The death penalty was introduced in colonial Northern Rhodesia in 1931 as the punishment for anyone convicted of murder, treason or aggravated robbery. It was given effect by the criminal procedure code (CPC) two years later, backed by article 12 of the country’s bill of rights, unchanged since 1963. Since independence from Britain in 1964, Zambia has executed 72 people with 380 currently on death row.
President Lazarus Chakwera reshuffles cabinet
Malawi President Lazarus McCarthy Chakwera fired eight ministers late Tuesday in his first Cabinet reshuffle of 2023. Chakwera reduced ministerial posts from 30 to 25, including deputy ministers, and removed ministerial portfolios for himself and deputy Saulos Chilima. The Malawi leader, who dissolved his entire Cabinet last year because of corruption allegations against ministers, has since replaced the eight with new faces.
The new appointments are to take effect from 31 January 2023. Some of the affected ministers are Information Minister Gospel Kazako, Local Government Minister Blessings Chinsinga, Community Development and Social Welfare Minister Patricia Kaliati and ruling Malawi Congress Party’s Secretary General Eisenhower Mkaka, who was Environment Minister.
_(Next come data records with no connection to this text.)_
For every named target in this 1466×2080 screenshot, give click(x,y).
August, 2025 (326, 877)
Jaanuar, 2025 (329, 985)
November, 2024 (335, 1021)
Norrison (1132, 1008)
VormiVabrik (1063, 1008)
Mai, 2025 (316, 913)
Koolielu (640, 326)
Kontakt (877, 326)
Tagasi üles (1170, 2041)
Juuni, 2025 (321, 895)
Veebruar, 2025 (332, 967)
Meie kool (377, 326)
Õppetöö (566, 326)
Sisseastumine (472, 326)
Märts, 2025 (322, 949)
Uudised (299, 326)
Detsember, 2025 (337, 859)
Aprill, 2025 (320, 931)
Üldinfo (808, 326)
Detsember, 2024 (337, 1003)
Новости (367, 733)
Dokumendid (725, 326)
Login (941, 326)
Chakwera, in a surprising move, appointed a deputy minister to Local Government, Unity and Culture from the opposition Democratic Progressive Party that is led by his predecessor Peter Mutharika. Chakwera vowed in his New Year’s Day address that he would name a new Cabinet focused on maximizing the country’s limited resources to improve service delivery. The promise generated interest from a nation that wondered why he should maintain a 30-member Cabinet comprising the president, vice president, 20 ministers and eight deputies in a struggling economy. Chakwera’s initial 31-member Cabinet in July 2020 was criticized for having family members, unequal gender representation and too many ministers from his home district of Lilongwe.
Police impersonator arrested
Momodou Mbowe, an alleged impersonator who has been claiming and parading himself as a police officer was, on Monday, arrested at Nyofelleh Village for alleged theft. In a video shared on social media, Mbowe was found with a police warrant card and a baton charge with a cutlass in a yellow taxi. During the incident he told the crowd that he was a police officer. The youths alleged that he stole a mobile phone, belonging to the shopkeeper from whom he went to buy something. When asked by the crowd why he stole the phone he responded, “I just found the phone at the door here, I picked up the phone to return it. We are here to solve the problem”, the impersonator Momodu Mbowe told the crowd.
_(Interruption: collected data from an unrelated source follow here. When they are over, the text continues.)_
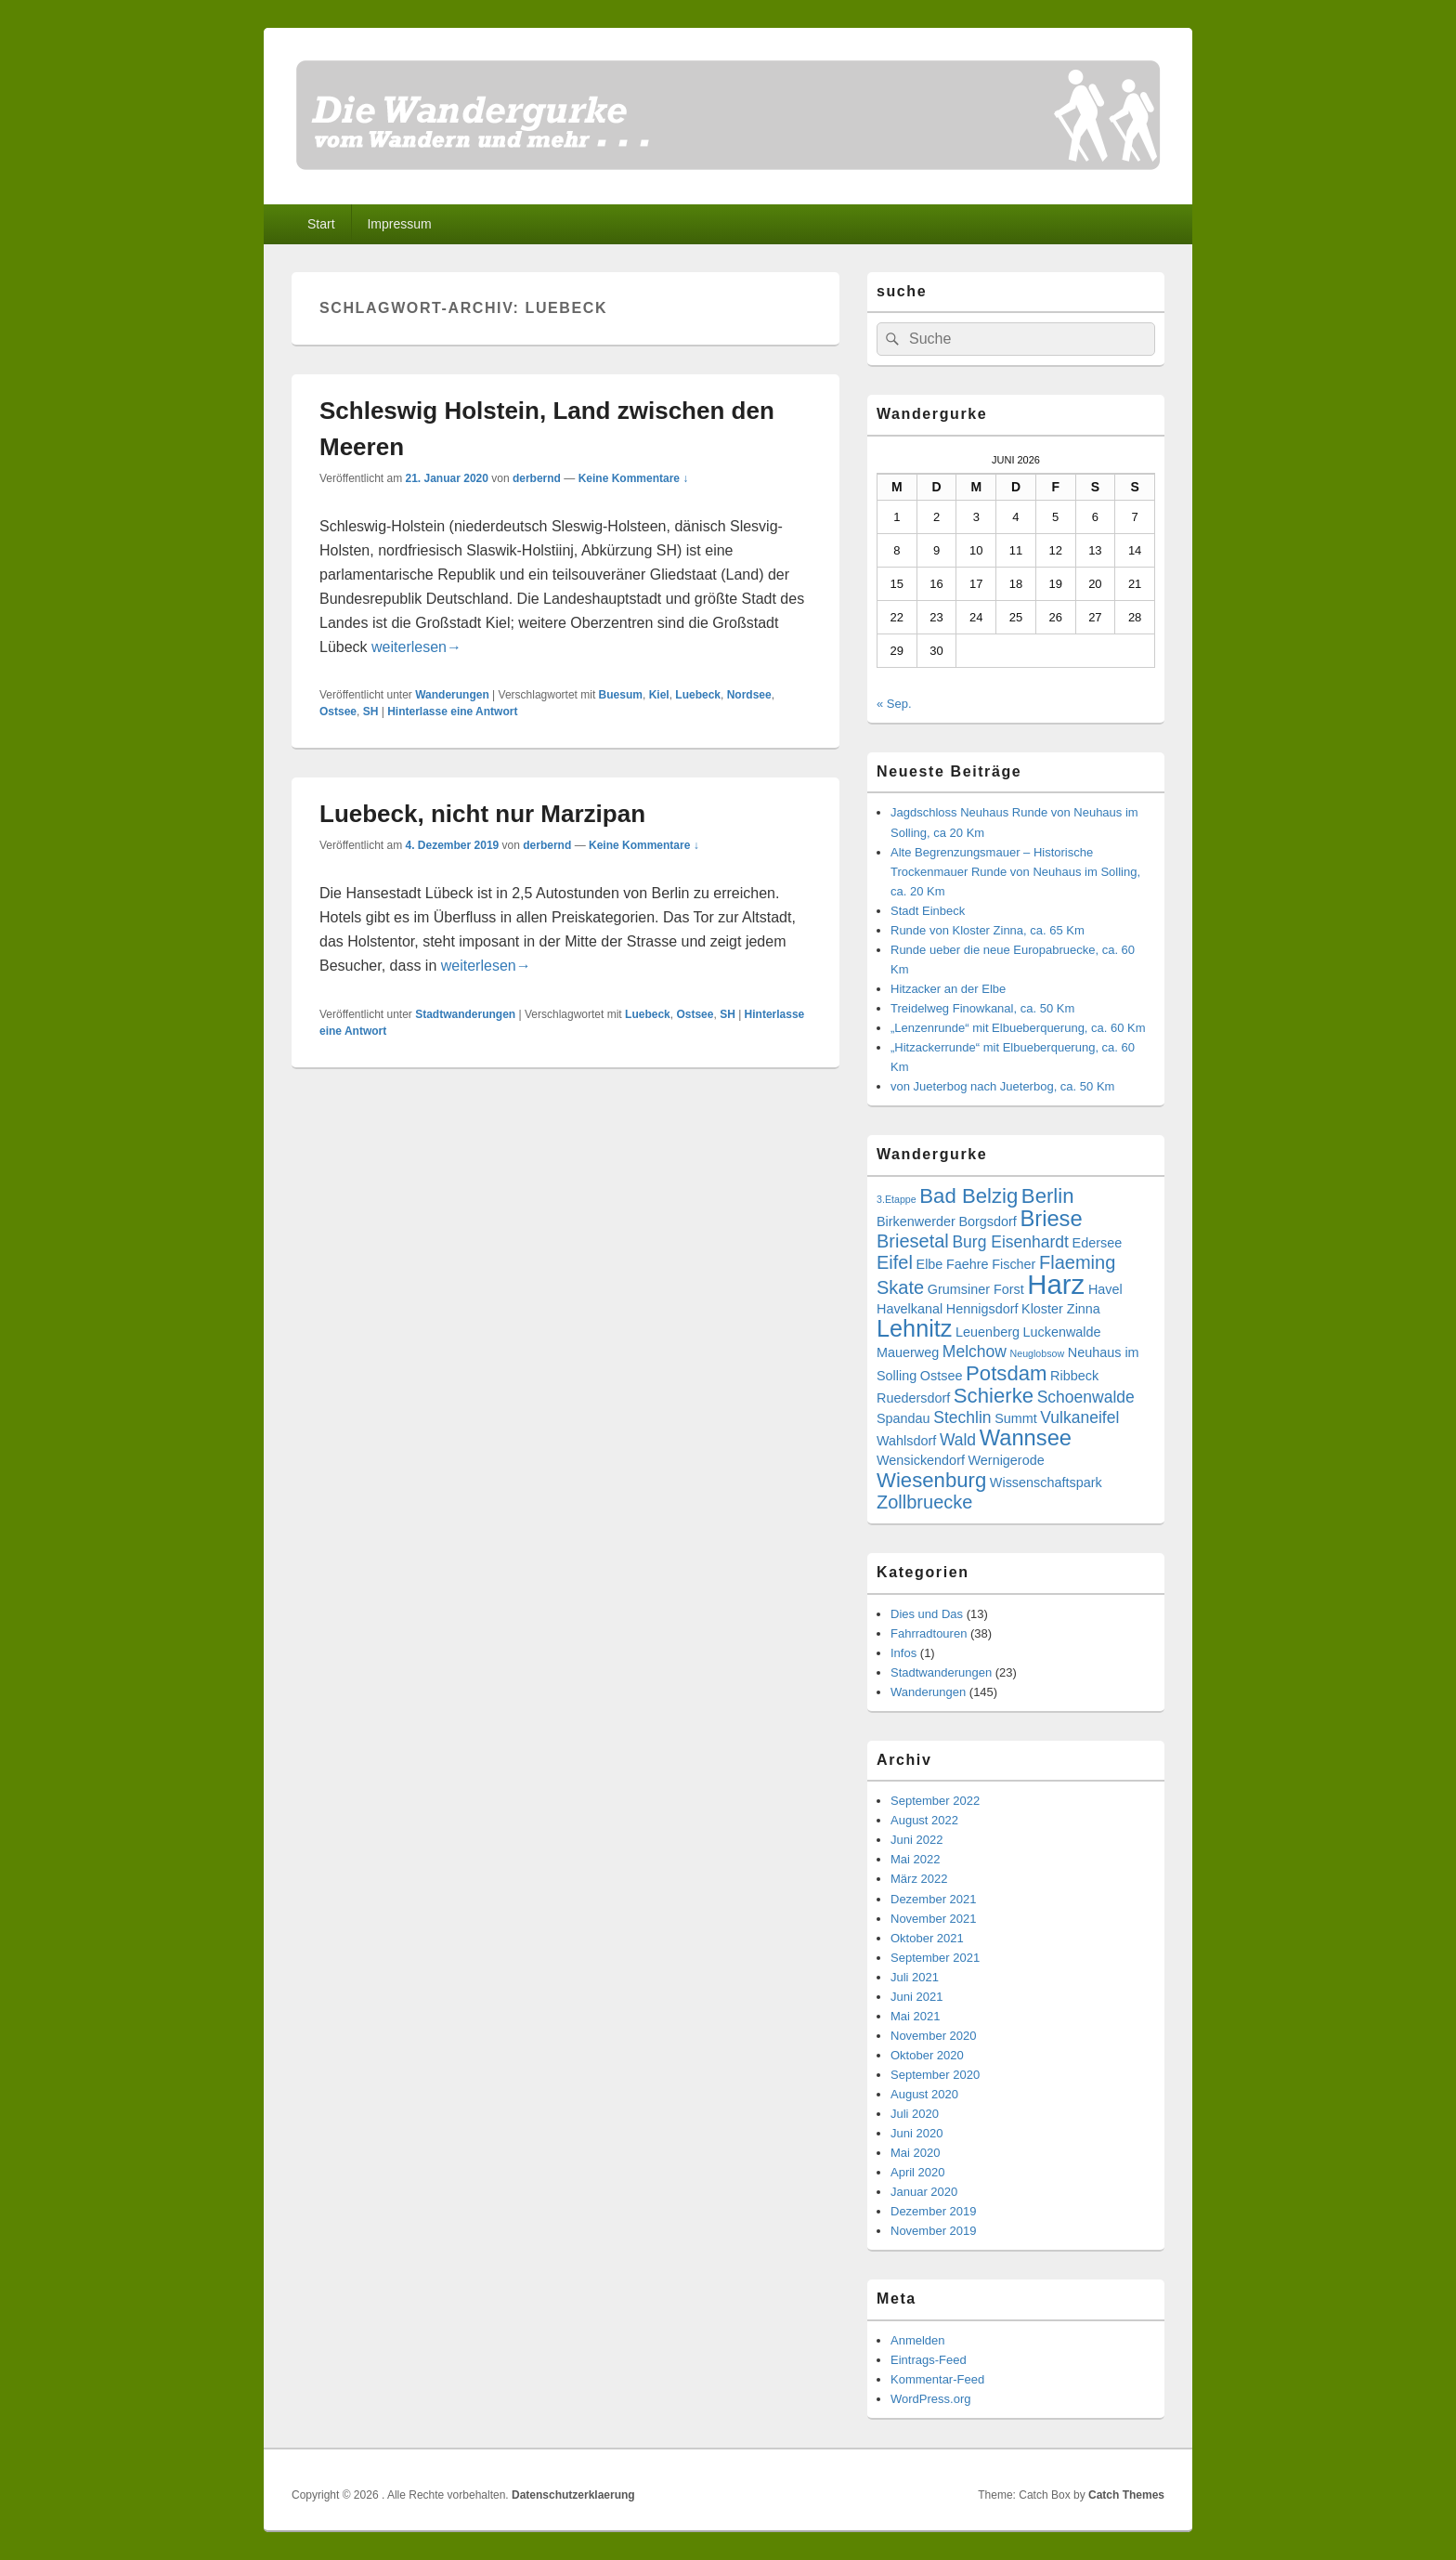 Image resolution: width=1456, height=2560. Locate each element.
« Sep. (894, 704)
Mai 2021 (915, 2016)
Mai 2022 (915, 1859)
The villagers speaking in the video expressed that the particular shop that Mbowe was alleged to have robbed was in the past broken into by thieves on two occasions, and this time they caught a man who claimed to be a police officer.
Confirming this incident from the police, Muhammed Y Darboe, the Deputy Public Relations Officer of the Gambia Police Force has told The Voice that the Police Force is aware of the incident, and they are investigating the matter to confirm whether the suspect (Momodou Mbowe) is a trained police officer or not.